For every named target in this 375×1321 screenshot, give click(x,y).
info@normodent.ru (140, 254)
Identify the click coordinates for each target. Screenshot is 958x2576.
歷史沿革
...
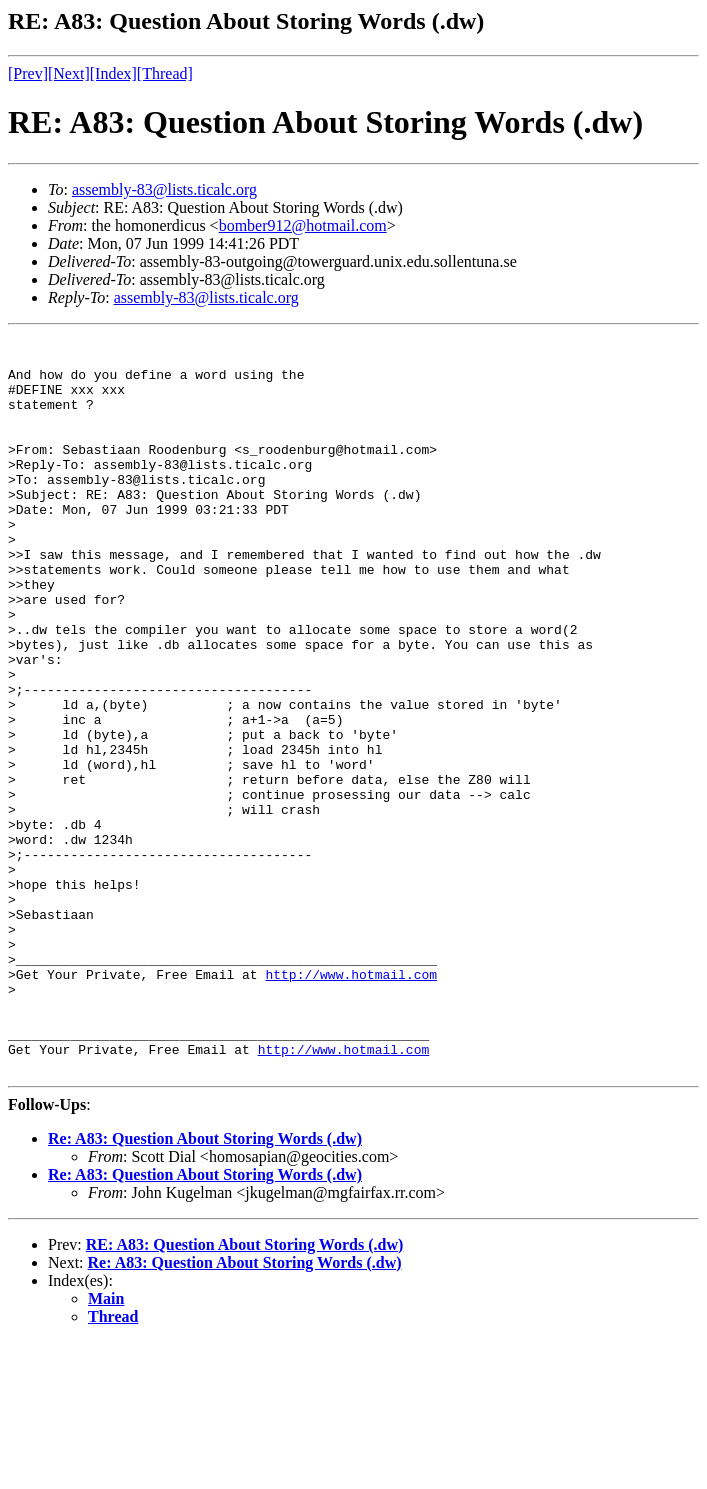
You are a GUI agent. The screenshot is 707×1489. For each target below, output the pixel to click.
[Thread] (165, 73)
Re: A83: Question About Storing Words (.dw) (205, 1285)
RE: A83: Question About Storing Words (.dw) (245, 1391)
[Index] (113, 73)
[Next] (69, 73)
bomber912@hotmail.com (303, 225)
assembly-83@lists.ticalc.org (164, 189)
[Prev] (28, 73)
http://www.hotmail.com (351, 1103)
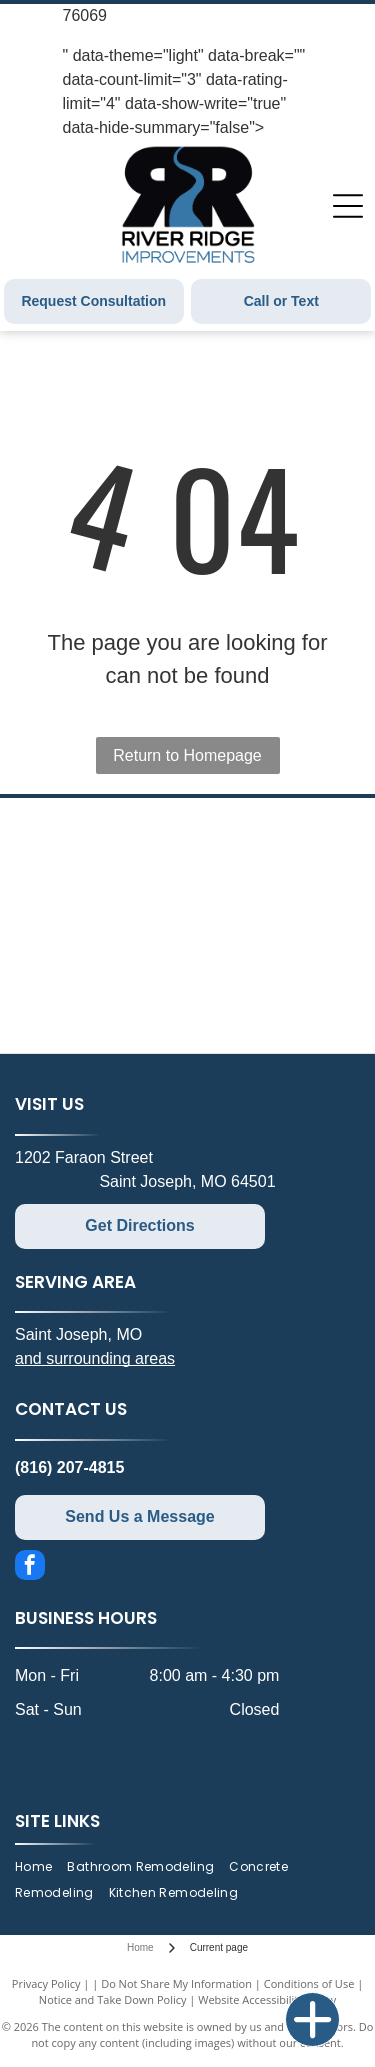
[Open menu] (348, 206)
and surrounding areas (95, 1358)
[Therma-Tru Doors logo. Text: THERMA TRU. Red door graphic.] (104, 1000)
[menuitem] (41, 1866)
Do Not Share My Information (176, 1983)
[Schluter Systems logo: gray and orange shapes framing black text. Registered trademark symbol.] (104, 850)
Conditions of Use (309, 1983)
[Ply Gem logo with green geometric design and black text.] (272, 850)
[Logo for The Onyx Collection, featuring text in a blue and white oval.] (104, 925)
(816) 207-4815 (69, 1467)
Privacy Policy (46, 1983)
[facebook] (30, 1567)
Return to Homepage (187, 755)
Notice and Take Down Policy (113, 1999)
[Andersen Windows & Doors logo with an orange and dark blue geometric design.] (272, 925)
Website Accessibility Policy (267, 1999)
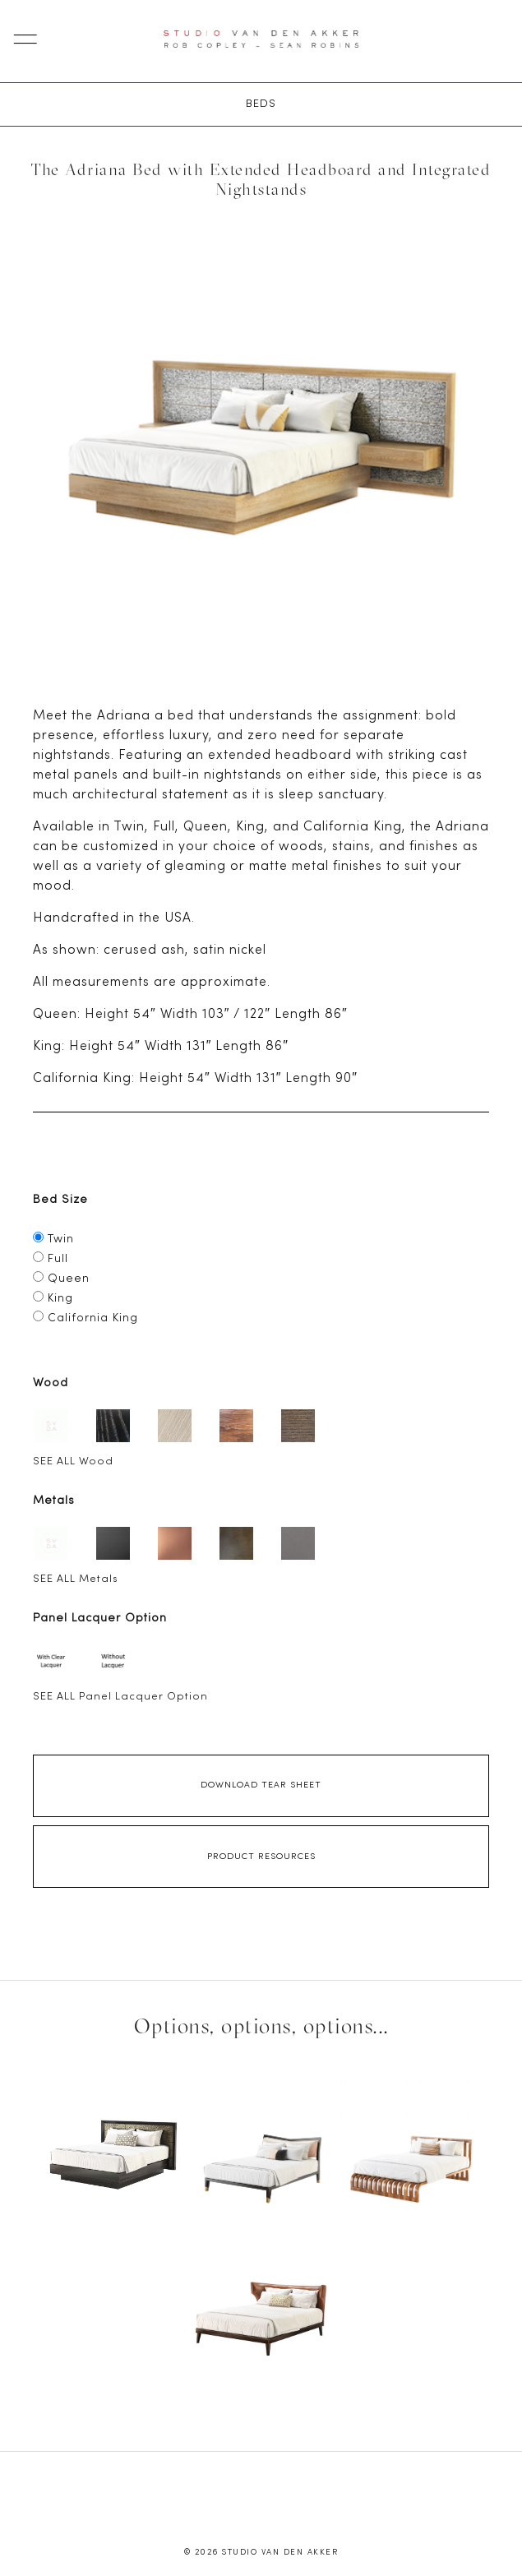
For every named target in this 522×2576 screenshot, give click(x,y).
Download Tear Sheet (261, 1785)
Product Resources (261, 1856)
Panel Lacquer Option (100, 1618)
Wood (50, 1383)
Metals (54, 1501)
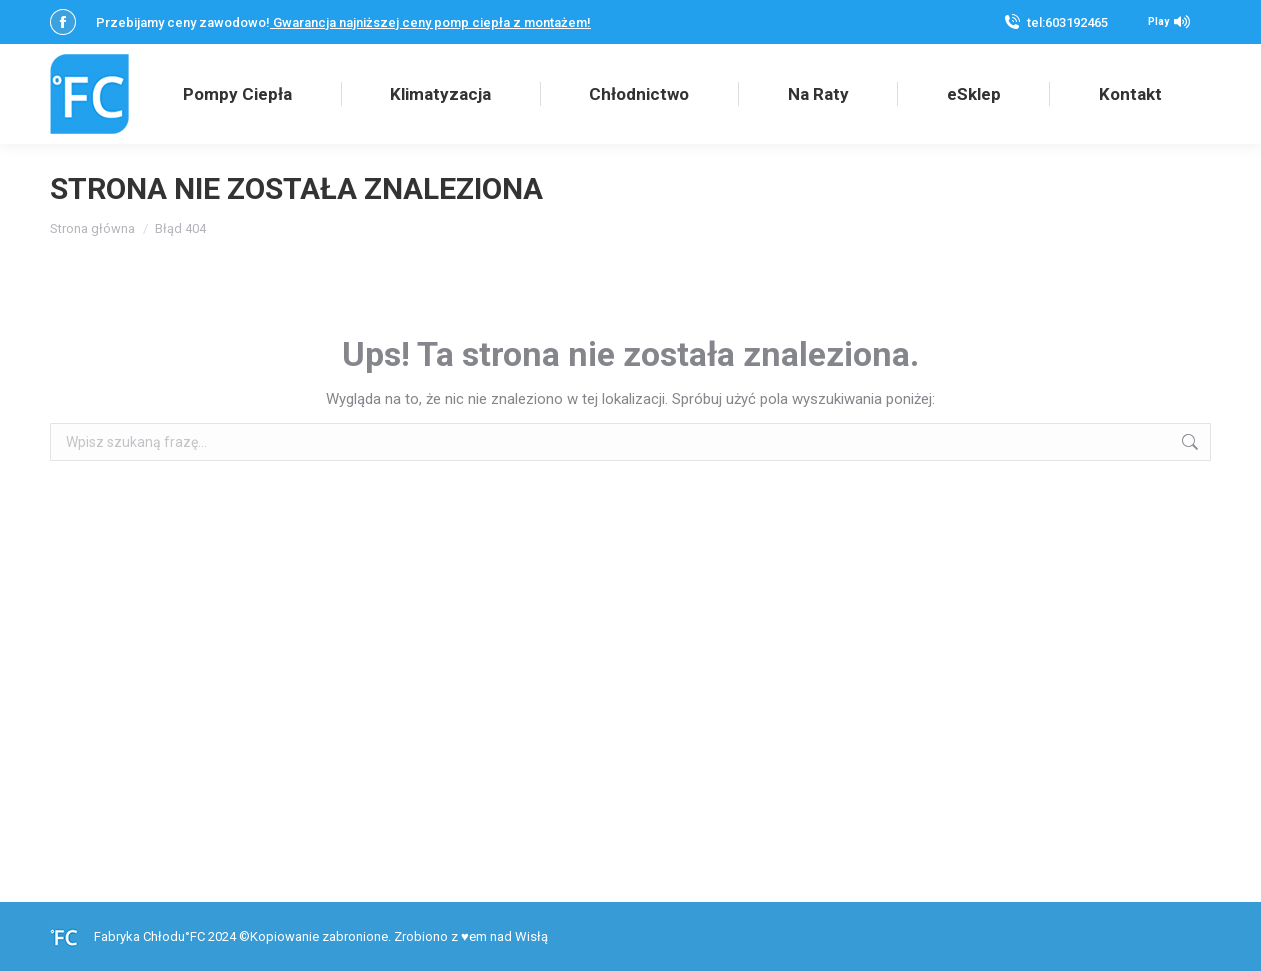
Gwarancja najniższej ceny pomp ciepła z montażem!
---
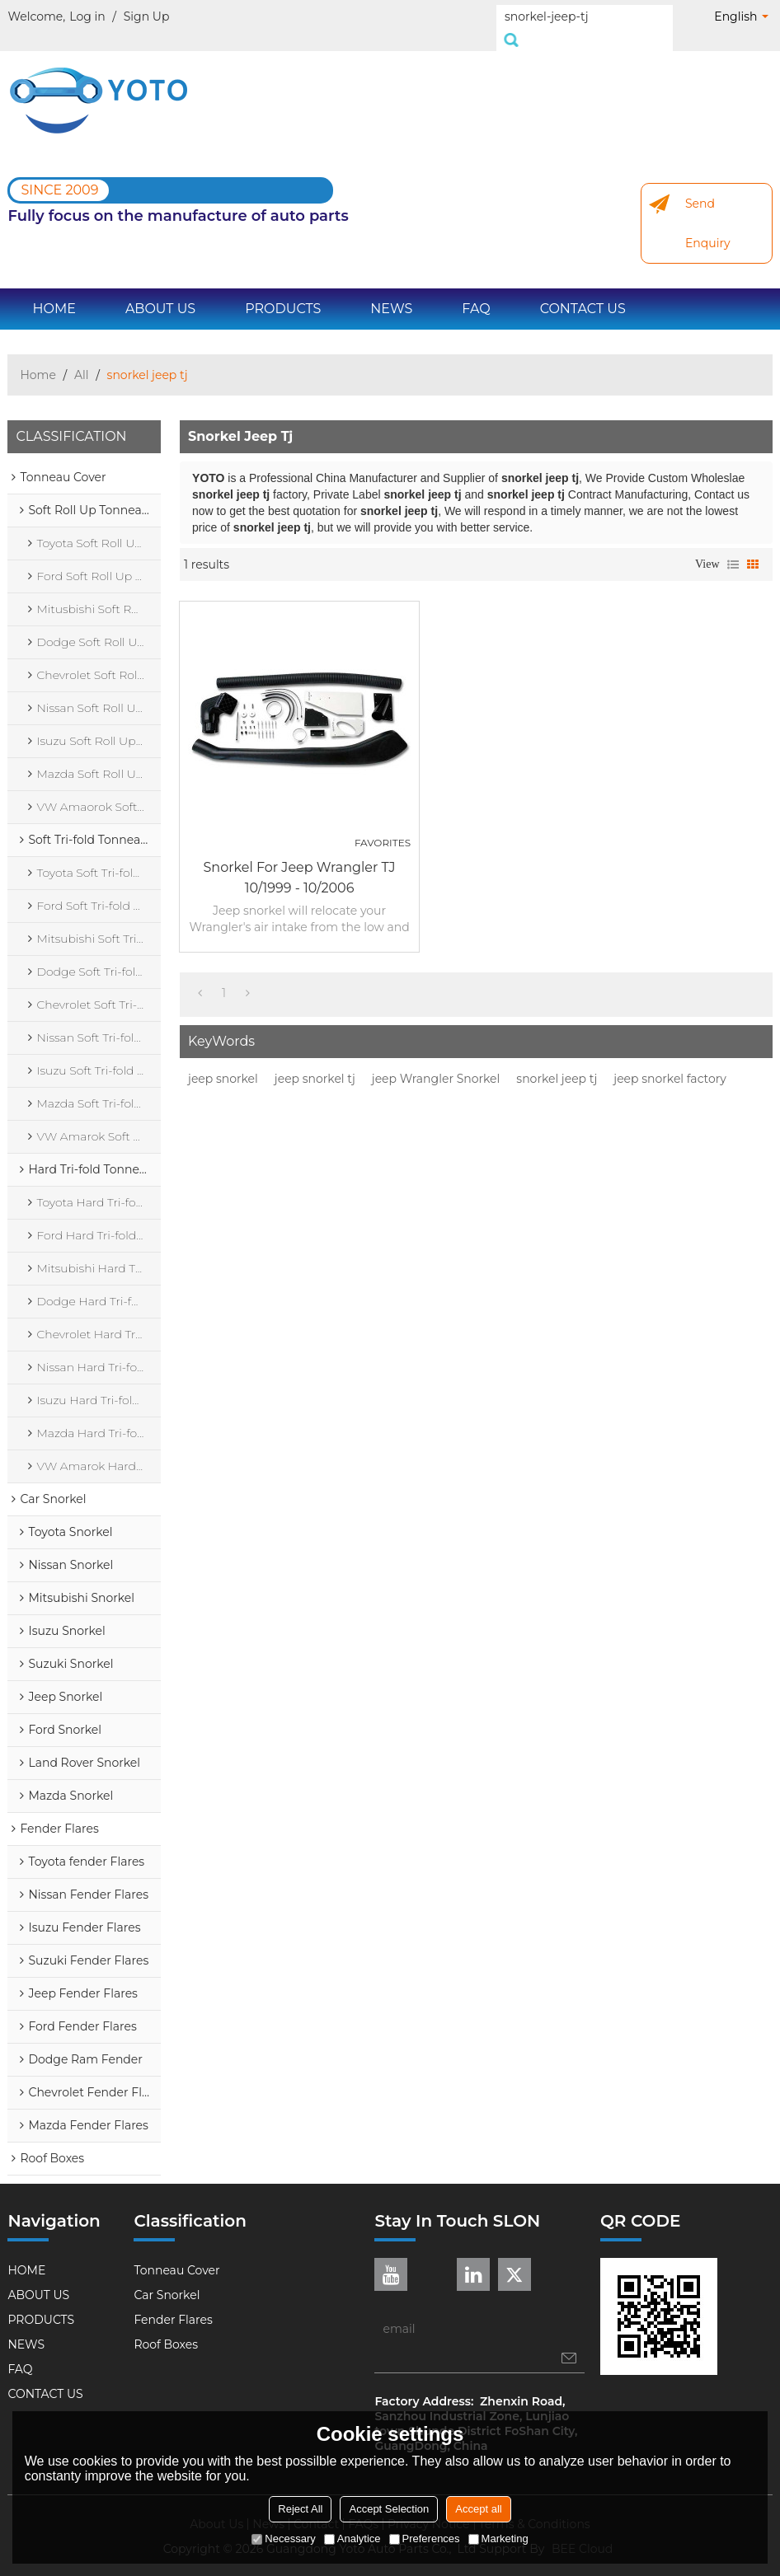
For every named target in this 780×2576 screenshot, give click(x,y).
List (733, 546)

▸ **Problem to work on**: The answer must be every line of the entries that includes the word "Doors".

▸ **Exercise result**:
[Therma-Tru Doors logo. Text: THERMA TRU. Red door graphic.] (104, 1000)
[Andersen Windows & Doors logo with an orange and dark blue geometric design.] (272, 925)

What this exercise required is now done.